DIFFERENT TYPES OF PROTEIN
There is a varied opinion among fitness enthusiasts and experts on which is the best type of protein. One factor that should be considered is how quickly the protein is absorbed, as the optimal type of protein may depend on when you take it.
Casein protein takes longer to digest than isolate or concentrate proteins. If you happen to be a competitive athlete, weightlifter, or bodybuilder, then this will serve you better if you take it before bed, as this will deliver a steady supply of amino acids throughout the night.
Isolate whey protein, on the other hand, has a much quicker absorption rate and makes a far better post-workout shake for a quick protein boost.
Concentrate protein powder is a better option to take throughout the day or between meals, as it is digested at a relatively steady pace.
Yield refers to the percentage of protein per serving. Here’s a simple equation for it:
(Grams Protein Per Serving x 100) / Serving Size in Grams
For example, consider a protein powder with a serving size of 80 grams and that offers 40 grams of protein per serving. That’s a protein yield of 50%, which means that half of each serving will be non-protein. That’s not exactly a good deal. Make sure that whichever low-calorie protein powder you choose, it has a protein yield of no less than 70%.
How Much & When To Consume
How much. Depending on your goals, you should be consuming anywhere between 0.8 to 1.2 grams of protein per pound of your bodyweight. For instance, if a 180-pound guy wants to shred for the summer, he should be consuming about 180 grams of protein every day.
Timing. Make sure you divide your total caloric intake for the day into 5-6 smallish meals evenly spaced. Consume about 30-40 grams of protein each meal. That will help with proper digestion and ensure no protein is wasted.

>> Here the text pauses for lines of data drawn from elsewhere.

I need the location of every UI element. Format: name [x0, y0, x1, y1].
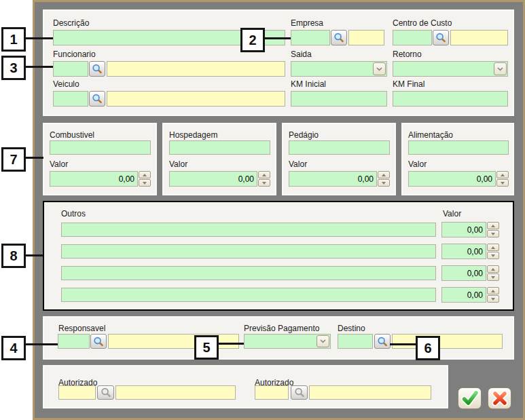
empresa-name-input[interactable] — [348, 30, 384, 45]
km-inicial-input[interactable] — [291, 91, 387, 107]
autorizado-2-name-input[interactable] — [309, 385, 431, 400]
spinner-down-button[interactable] — [487, 295, 499, 303]
destino-code-input[interactable] — [338, 334, 373, 349]
callout-box-6: 6 — [416, 336, 440, 360]
pedagio-description-input[interactable] — [289, 140, 390, 155]
spinner-down-button[interactable] — [258, 179, 270, 187]
outros-row-1-valor-input[interactable] — [441, 222, 486, 237]
saida-select[interactable] — [291, 61, 387, 77]
centro-custo-code-input[interactable] — [393, 30, 432, 45]
pedagio-valor-spinner — [378, 171, 390, 187]
km-final-input[interactable] — [393, 91, 508, 107]
search-disabled-icon — [294, 387, 305, 398]
destino-label: Destino — [338, 324, 365, 333]
empresa-search-button[interactable] — [331, 30, 347, 45]
cancel-button[interactable] — [488, 387, 511, 409]
spinner-up-button[interactable] — [378, 171, 390, 178]
spinner-down-button[interactable] — [378, 179, 390, 187]
veiculo-code-input[interactable] — [53, 91, 88, 107]
spinner-down-button[interactable] — [487, 273, 499, 281]
outros-row-4-valor-input[interactable] — [441, 287, 486, 303]
confirm-button[interactable] — [458, 387, 482, 409]
travel-expense-form: Descrição Empresa Centro de Custo Funcio… — [0, 0, 525, 420]
veiculo-name-input[interactable] — [107, 91, 285, 107]
combustivel-valor-input[interactable] — [50, 171, 138, 187]
autorizado-1-name-input[interactable] — [115, 385, 236, 400]
autorizado-2-search-button[interactable] — [291, 385, 308, 400]
saida-label: Saida — [291, 50, 312, 59]
veiculo-search-button[interactable] — [89, 91, 105, 107]
outros-row-1-description-input[interactable] — [61, 223, 436, 237]
outros-row-3-valor-input[interactable] — [441, 265, 486, 281]
funcionario-name-input[interactable] — [107, 61, 285, 77]
callout-line-1 — [25, 37, 53, 39]
combustivel-valor-spinner — [139, 171, 151, 187]
alimentacao-description-input[interactable] — [408, 140, 509, 155]
outros-row-4-description-input[interactable] — [61, 288, 436, 302]
responsavel-search-button[interactable] — [90, 334, 107, 349]
destino-search-button[interactable] — [374, 334, 391, 349]
outros-row-4-valor-field — [441, 287, 499, 303]
spinner-up-button[interactable] — [487, 222, 499, 229]
callout-box-7: 7 — [1, 147, 26, 172]
centro-custo-label: Centro de Custo — [393, 18, 452, 28]
callout-line-6 — [390, 343, 416, 345]
outros-row-2-description-input[interactable] — [61, 244, 436, 259]
outros-row-3-description-input[interactable] — [61, 266, 436, 280]
triangle-up-icon — [491, 268, 495, 271]
empresa-code-input[interactable] — [291, 30, 330, 45]
callout-line-3 — [25, 66, 53, 68]
hospedagem-label: Hospedagem — [169, 130, 217, 140]
funcionario-label: Funcionario — [53, 50, 96, 59]
authorization-panel: Autorizado Autorizado — [43, 365, 448, 408]
callout-line-8 — [25, 254, 43, 256]
callout-box-3: 3 — [1, 56, 26, 80]
spinner-down-button[interactable] — [487, 230, 499, 237]
autorizado-1-code-input[interactable] — [58, 385, 96, 400]
search-icon — [92, 64, 103, 74]
outros-row-2-valor-input[interactable] — [441, 244, 486, 259]
funcionario-code-input[interactable] — [53, 61, 88, 77]
destino-name-input[interactable] — [392, 334, 503, 349]
spinner-up-button[interactable] — [258, 171, 270, 178]
empresa-label: Empresa — [291, 18, 323, 28]
saida-dropdown-button[interactable] — [373, 62, 386, 75]
retorno-dropdown-button[interactable] — [494, 62, 507, 75]
centro-custo-name-input[interactable] — [450, 30, 508, 45]
spinner-up-button[interactable] — [496, 171, 509, 178]
spinner-down-button[interactable] — [139, 179, 151, 187]
chevron-down-icon — [376, 67, 382, 71]
autorizado-1-search-button[interactable] — [97, 385, 114, 400]
spinner-up-button[interactable] — [487, 265, 499, 273]
spinner-up-button[interactable] — [487, 244, 499, 251]
responsavel-name-input[interactable] — [108, 334, 239, 349]
spinner-down-button[interactable] — [496, 179, 509, 187]
pedagio-valor-label: Valor — [289, 159, 307, 169]
pedagio-valor-input[interactable] — [289, 171, 377, 187]
centro-custo-search-button[interactable] — [433, 30, 449, 45]
alimentacao-valor-input[interactable] — [408, 171, 496, 187]
outros-row-2-valor-field — [441, 244, 499, 259]
autorizado-2-code-input[interactable] — [255, 385, 289, 400]
combustivel-description-input[interactable] — [50, 140, 151, 155]
spinner-up-button[interactable] — [139, 171, 151, 178]
search-icon — [93, 337, 104, 347]
combustivel-label: Combustivel — [50, 130, 94, 140]
hospedagem-valor-input[interactable] — [169, 171, 257, 187]
responsavel-code-input[interactable] — [58, 334, 90, 349]
funcionario-search-button[interactable] — [89, 61, 105, 77]
callout-box-5: 5 — [194, 335, 219, 360]
search-icon — [377, 337, 388, 347]
outros-row-2-spinner — [487, 244, 499, 259]
hospedagem-description-input[interactable] — [169, 140, 270, 155]
alimentacao-valor-spinner — [496, 171, 509, 187]
spinner-down-button[interactable] — [487, 252, 499, 259]
triangle-up-icon — [382, 174, 386, 176]
previsao-pagamento-dropdown-button[interactable] — [316, 335, 329, 347]
retorno-label: Retorno — [393, 50, 422, 59]
retorno-select[interactable] — [393, 61, 508, 77]
triangle-up-icon — [491, 290, 495, 292]
spinner-up-button[interactable] — [487, 287, 499, 294]
previsao-pagamento-select[interactable] — [244, 334, 331, 349]
outros-row-3-spinner — [487, 265, 499, 281]
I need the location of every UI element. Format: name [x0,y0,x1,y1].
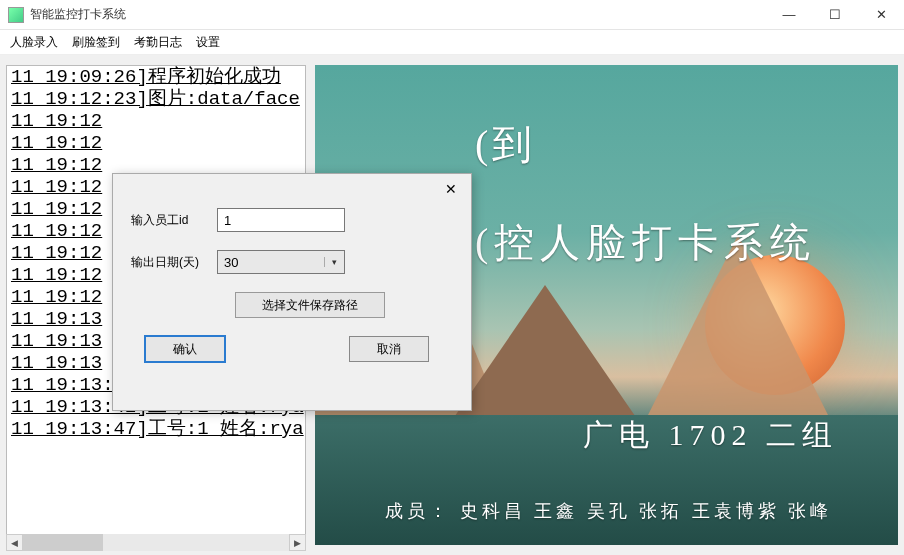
output-days-value: 30 [218,255,324,270]
close-button[interactable]: ✕ [858,0,904,29]
menu-attendance-log[interactable]: 考勤日志 [134,34,182,51]
employee-id-input[interactable] [217,208,345,232]
dialog-body: 输入员工id 输出日期(天) 30 ▾ 选择文件保存路径 确认 取消 [113,204,471,366]
dialog-titlebar: ✕ [113,174,471,204]
cancel-button[interactable]: 取消 [349,336,429,362]
client-area: 11 19:09:26]程序初始化成功 11 19:12:23]图片:data/… [0,55,904,555]
menu-face-checkin[interactable]: 刷脸签到 [72,34,120,51]
scroll-right-icon[interactable]: ▶ [289,534,306,551]
log-line: 11 19:12:23]图片:data/face [7,88,305,110]
window-title: 智能监控打卡系统 [30,6,766,23]
row-output-days: 输出日期(天) 30 ▾ [131,250,453,274]
label-employee-id: 输入员工id [131,212,217,229]
banner-members: 成员： 史科昌 王鑫 吴孔 张拓 王袁博紫 张峰 [385,499,878,523]
scroll-left-icon[interactable]: ◀ [6,534,23,551]
log-line: 11 19:12 [7,132,305,154]
dialog-close-button[interactable]: ✕ [431,175,471,203]
banner-title-1: (到 [475,117,536,172]
maximize-button[interactable]: ☐ [812,0,858,29]
chevron-down-icon: ▾ [324,257,344,267]
row-employee-id: 输入员工id [131,208,453,232]
ok-button[interactable]: 确认 [145,336,225,362]
titlebar: 智能监控打卡系统 ― ☐ ✕ [0,0,904,30]
horizontal-scrollbar[interactable]: ◀ ▶ [6,534,306,551]
log-line: 11 19:09:26]程序初始化成功 [7,66,305,88]
output-days-select[interactable]: 30 ▾ [217,250,345,274]
choose-save-path-button[interactable]: 选择文件保存路径 [235,292,385,318]
label-output-days: 输出日期(天) [131,254,217,271]
export-dialog: ✕ 输入员工id 输出日期(天) 30 ▾ 选择文件保存路径 确认 取消 [112,173,472,411]
menu-settings[interactable]: 设置 [196,34,220,51]
dialog-actions: 确认 取消 [131,318,453,362]
window-controls: ― ☐ ✕ [766,0,904,29]
app-icon [8,7,24,23]
banner-group: 广电 1702 二组 [583,415,838,456]
minimize-button[interactable]: ― [766,0,812,29]
scroll-thumb[interactable] [23,534,103,551]
log-line: 11 19:12 [7,110,305,132]
log-line: 11 19:13:47]工号:1 姓名:rya [7,418,305,440]
menubar: 人脸录入 刷脸签到 考勤日志 设置 [0,30,904,55]
banner-title-2: (控人脸打卡系统 [475,215,816,270]
scroll-track[interactable] [23,534,289,551]
close-icon: ✕ [445,181,457,197]
menu-face-enroll[interactable]: 人脸录入 [10,34,58,51]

How much is too much? Unless you’re a professional bodybuilder or weightlifter with massive daily caloric needs, you should keep your protein intake between 0.8 to 1.2 grams per pound of your bodyweight. Going overboard can put undue stress on your kidney function and has been known to cause calcium depletion, which means weaker bones and joints.
So the question most of ask is whether these low-calorie protein powders are worth the cost? In a word: absolutely. If you do your research and buy a quality low-calorie protein powder with a decent yield, the benefits will far outweigh the perceived cost, as long as you take the supplement correctly.
Best Low-Calorie Protein Powders
Our top 10 list of low-calorie protein powders is organized to reflect what you most value in your supplements. First and foremost is quality. All of our top ten supplements meet high standards of quality and come from brands with a proven record in excellence and purity. Another important factor in deciding the top ten was cost. You don’t have to pay through the nose to get a high-quality low-calorie protein powder. In addition, all the companies represented on our list have stellar records with customer service and prompt shipping. This ensures that your supplement experience is enjoyable from the first click to your final dose.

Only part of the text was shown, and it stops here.